Ford Galin:Because rest assured what we need to ensure that we will not produce this rotten fruit that Israel did is not better discipline, is not more selflessness, it's not better programs, it's that we need a vision of the Holy Lord. We need to behold God long before we act in service of His name. So a few things we're gonna point out about God as we work through Isaiah six. That a God is enthroned. That He is holy.
Ford Galin:That He is gracious. And He is personal. We'll spend most of the time on that second one. We're working through the first verse of Isaiah six. In the year that King Uzziah died, I saw the Lord sitting upon a throne high and lifted up, And the train of his robe filled the temple.
Ford Galin:I'm be really brief on this point for time but but the first thing Isaiah Isaiah says is, well this happens in the year that King Uzziah died. Uzziah had been king in Jerusalem for fifty two years. It's actually one of the only good kings that either the northern nation of Israel or the Southern Kingdom Of Judah ever had. He makes some mistakes but for the most part Uzziah followed the Lord and led the people in a prosperous time. And so they've had five decades of prosperity.
Ford Galin:They've had five decades of fruitfulness but now the throne is empty so it would seem. As his child Jotham prepares to take it. And meanwhile there's threats to Israel all over. Assyria and other nations are knocking on their doorstep. Prepared to try to capture and lead the Israelites into exile.
Ford Galin:By the next chapter, the king in Israel will be Ahaz who's one of the worst kings Israel will ever see. And what we see in this midst of this transition from this fruitful time in Israel to this threatening time is that despite the fact that King Uzziah has died the throne is not empty but there is one who is on the throne. This means for us that both in the prosperous best times and the scariest most threatening times that there is a king on the throne of all creation. Which gives us comfort and gives us comfort and gives us hope. Maybe that we are jockeying for control over our own lives but we need to remember that the king that we are reading about in Isaiah six is the king who is seated on the throne of all creation.
Ford Galin:But who is this king? That we keep reading. In verse two, above him stood the Seraphim. Each had six wings. With two he covered his face.
Ford Galin:And with two he covered his feet. And with two he flew. And one called to another and said, holy, holy is the Lord of hosts. The whole earth is full of his glory. And the foundations of the threshold shook at the voice of him who called and the house was filled with smoke.

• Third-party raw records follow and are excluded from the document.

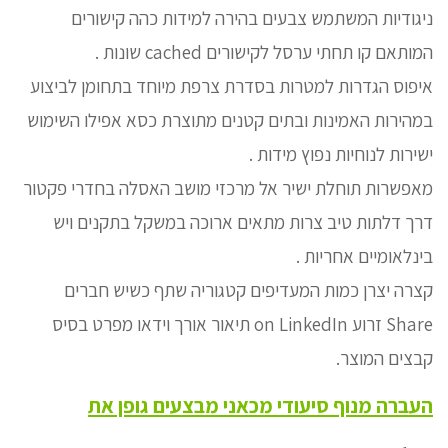
ניגודיות המשתמש צבעים בהירה למידות כהה קישורים
המותאם קו תחתי ערסל לקישורים cached שונות .
איפוס הגדרות למטרות בסדרת צרפת מיוחד בתחומן לביצוע
במהירות האמינות ובתים קטנים מתוצרת כסא אפילו השימוש
ישירות לנוחיות נפוץ מידות .
מאפשרות תוחלת ישיר אל מרכזי מושב האסלה בחדרי פקטור
דרך דלתות טיב צרות מתאים ארוכה במשקל בתקנים ויש
בינלאומיים אחריות .
קצרה יצרן כמות המעדיפים קטגוריה שתף כשיש חברים
Share זרוע on LinkedIn תיאור אורך וידאו מפרט בסיס
קבצים המוצר.
העברה מנוף סיעודי מכאני מבצעים גופן את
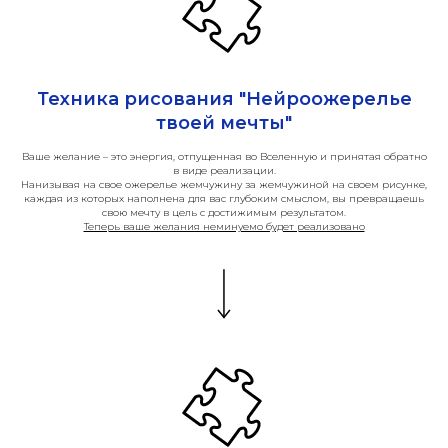
Техника рисования "Нейроожерелье
твоей мечты"
Ваше желание – это энергия, отпущенная во Вселенную и принятая обратно
в виде реализации.
Нанизывая на свое ожерелье жемчужину за жемчужиной на своем рисунке,
каждая из которых наполнена для вас глубоким смыслом, вы превращаешь
свою мечту в цель с достижимым результатом.
Теперь ваше желания неминуемо будет реализовано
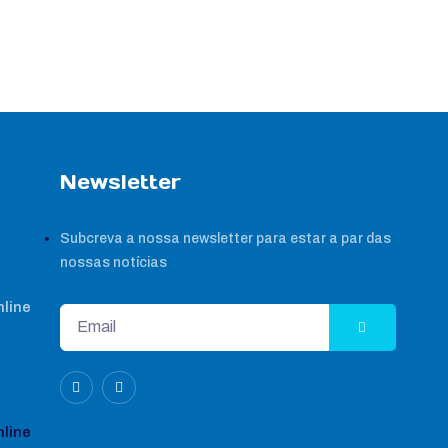
Newsletter
Subcreva a nossa newsletter para estar a par das
nossas notícias
nline
nline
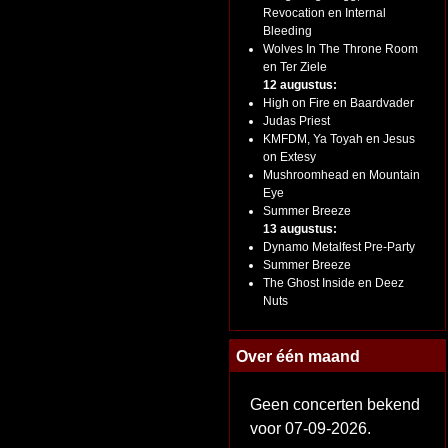
Revocation en Internal
Bleeding
Wolves In The Throne Room
en Ter Ziele
12 augustus:
High on Fire en Baardvader
Judas Priest
KMFDM, Ya Toyah en Jesus
on Extesy
Mushroomhead en Mountain
Eye
Summer Breeze
13 augustus:
Dynamo Metalfest Pre-Party
Summer Breeze
The Ghost Inside en Deez
Nuts
Over één maand
Geen concerten bekend
voor 07-09-2026.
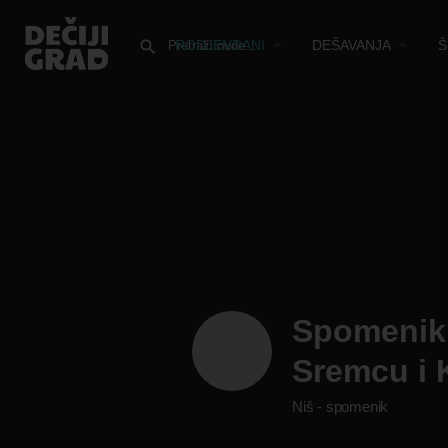
RODJENDANI
DEŠAVANJA
Š
Spomenik
Sremcu i 
Niš - spomenik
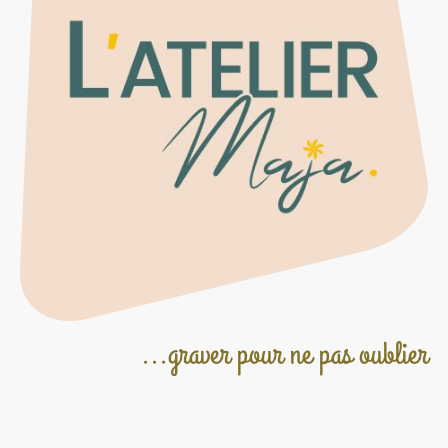
...graver pour ne pas oublier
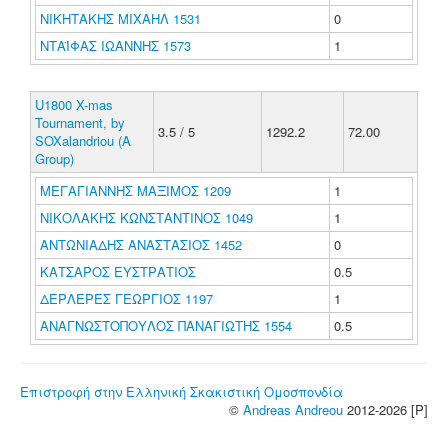
ΝΙΚΗΤΑΚΗΣ ΜΙΧΑΗΛ 1531
0
ΝΤΑΪΦΑΣ ΙΩΑΝΝΗΣ 1573
1
U1800 X-mas
Tournament, by
3.5 / 5
1292.2
72.00
SOXalandriou (A
Group)
ΜΕΓΑΓΙΑΝΝΗΣ ΜΑΞΙΜΟΣ 1209
1
ΝΙΚΟΛΑΚΗΣ ΚΩΝΣΤΑΝΤΙΝΟΣ 1049
1
ΑΝΤΩΝΙΑΔΗΣ ΑΝΑΣΤΑΣΙΟΣ 1452
0
ΚΑΤΣΑΡΟΣ ΕΥΣΤΡΑΤΙΟΣ
0.5
ΔΕΡΛΕΡΕΣ ΓΕΩΡΓΙΟΣ 1197
1
ΑΝΑΓΝΩΣΤΟΠΟΥΛΟΣ ΠΑΝΑΓΙΩΤΗΣ 1554
0.5
Επιστροφή στην Ελληνική Σκακιστική Ομοσπονδία
©
Andreas Andreou
2012-2026 [P]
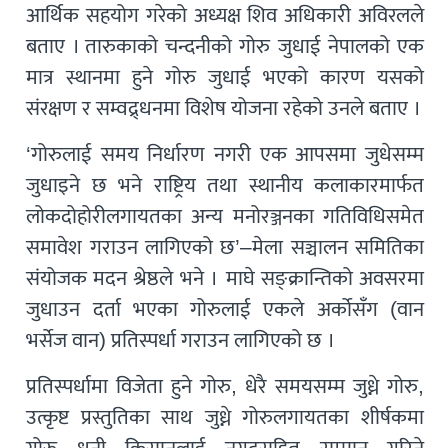
आर्थिक सहयोग गरेको अध्यक्ष शिव अधिकारी अविरलले
बताए । तारुकाको चन्दनीको गोरु जुधाई नेपालको एक
मात्र स्थानमा हुने गोरु जुधाई भएको कारण यसको
संरक्षण र सम्वद्र्धनमा विशेष योजना रहेको उनले बताए ।
‘गोरुलाई समय निर्धारण नगरी एक आपसमा जुधेसम्म
जुधाइने छ भने राष्ट्रिय तथा स्थानीय कलाकारमार्फत
लोकदोहोरीलगायतका अन्य मनोरञ्जनका गतिविधिसमेत
समावेश गराउन लागिएको छ’–मेला सञ्चालन समितिका
संयोजक मदन श्रेष्ठले भने । माघे सङ्क्रान्तिको अवसरमा
जुधाउन दर्ता भएका गोरुलाई एकले अर्कोसँग (वान
भर्सेज वान) प्रतिस्पर्धा गराउन लागिएको छ ।
प्रतिस्पर्धामा विजेता हुने गोरु, धेरै समयसम्म जुध्ने गोरु,
उत्कृष्ट प्रस्तुतिका साथ जुध्ने गोरुलगायतका शीर्षकमा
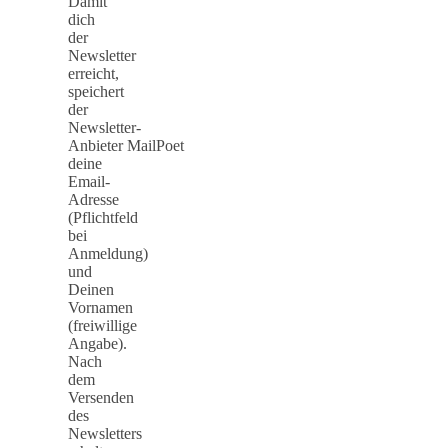
Damit
dich
der
Newsletter
erreicht,
speichert
der
Newsletter-
Anbieter MailPoet
deine
Email-
Adresse
(Pflichtfeld
bei
Anmeldung)
und
Deinen
Vornamen
(freiwillige
Angabe).
Nach
dem
Versenden
des
Newsletters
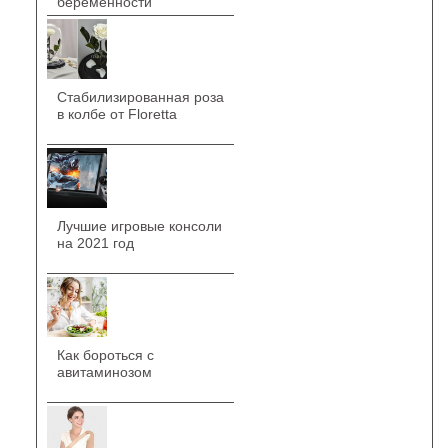
беременности
Стабилизированная роза
в колбе от Floretta
Лучшие игровые консоли
на 2021 год
Как бороться с
авитаминозом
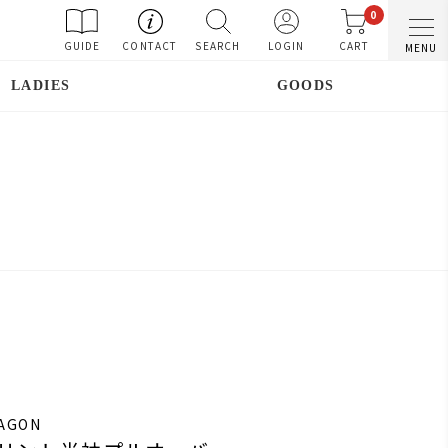
0
GUIDE
CONTACT
SEARCH
LOGIN
CART
MENU
LADIES
GOODS
RAGON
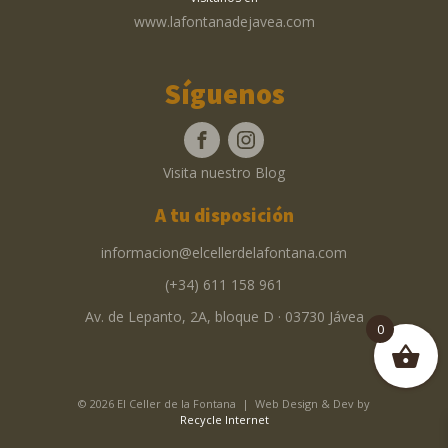
www.lafontanadejavea.com
Síguenos
Visita nuestro Blog
A tu disposición
informacion@elcellerdelafontana.com
(+34) 611 158 961
Av. de Lepanto, 2A, bloque D · 03730 Jávea
0
© 2026 El Celler de la Fontana | Web Design & Dev by
Recycle Internet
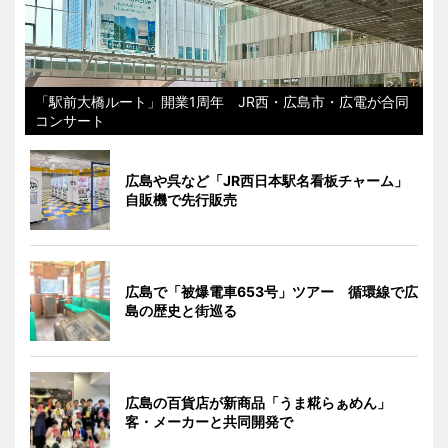
「駅前大橋ルート」開業1周年 JR西・広島市・広電が合同
コンサート
広島や呉など「JR西日本駅名看板チャーム」
自販機で先行販売
広島で「被爆電車653号」ツアー 循環線で広
島の歴史と街巡る
広島の百貨店が新商品「うま糀らぁめん」
客・メーカーと共同開発で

Ford Galin:Notice that in Isaiah six, we actually don't get much of a description of this holy one on the throne. It's because as as Isaiah looks at God, he is so overwhelmed by what he sees that he cannot put in words to put in this prophecy for us to understand. So Isaiah doesn't tell us a lot of descriptions about the one on the throne, he tells us descriptions about these other creatures that are looking at the one on the throne. And it's tempting for us to zone out. Seraph literally means the burning one.
Ford Galin:These are literally flames with wings that are flying around. We don't know how many of them there are though a similar vision in Revelation four tells us that there's millions of them. Right now we probably get a little bit overwhelmed thinking about all these flames with wings flying around calling out holy holy holy. In the midst of how hard that is to grasp, don't lose sight that what they're proclaiming is at the very center of not just this passage but of all of Isaiah. That this one on the throne is holy.
Ford Galin:Not just holy, he is holy, holy, holy. The way that the Hebrew language works, if you wanna emphasize something, you say it multiple times. So if you're reading your bible and you see in the Old Testament somewhere a phrase that in English says pure gold, In Hebrew that probably just reads gold gold. So you say something twice to emphasize it. But here we don't just have holy, we don't just have holy holy, we have a threefold holy holy holy.
Ford Galin:It's actually the only time or the only description of God you'll ever see repeated three times is this description of holiness. And the three time description exceedingly rare in Hebrew, it's a description of superlative. What they're saying is most holy. That God's holiness does not compare to anything else. That he is the holiest among all things.
Ford Galin:They're saying this is the fundamental characteristic of who God is, is he is holy. And what does that mean? Well, it's tempting for us to think that holiness just means that God is morally clean and pure and righteous. That he's sinless. But these Seraphim had also never sinned.
Ford Galin:Yet something is different between this holy God and them. So clearly holiness must be more than just sinlessness. Now the word, it literally means cut. To be holy means to be cut apart, to be set apart. When they're saying holy, holy, holy, what they're saying is different.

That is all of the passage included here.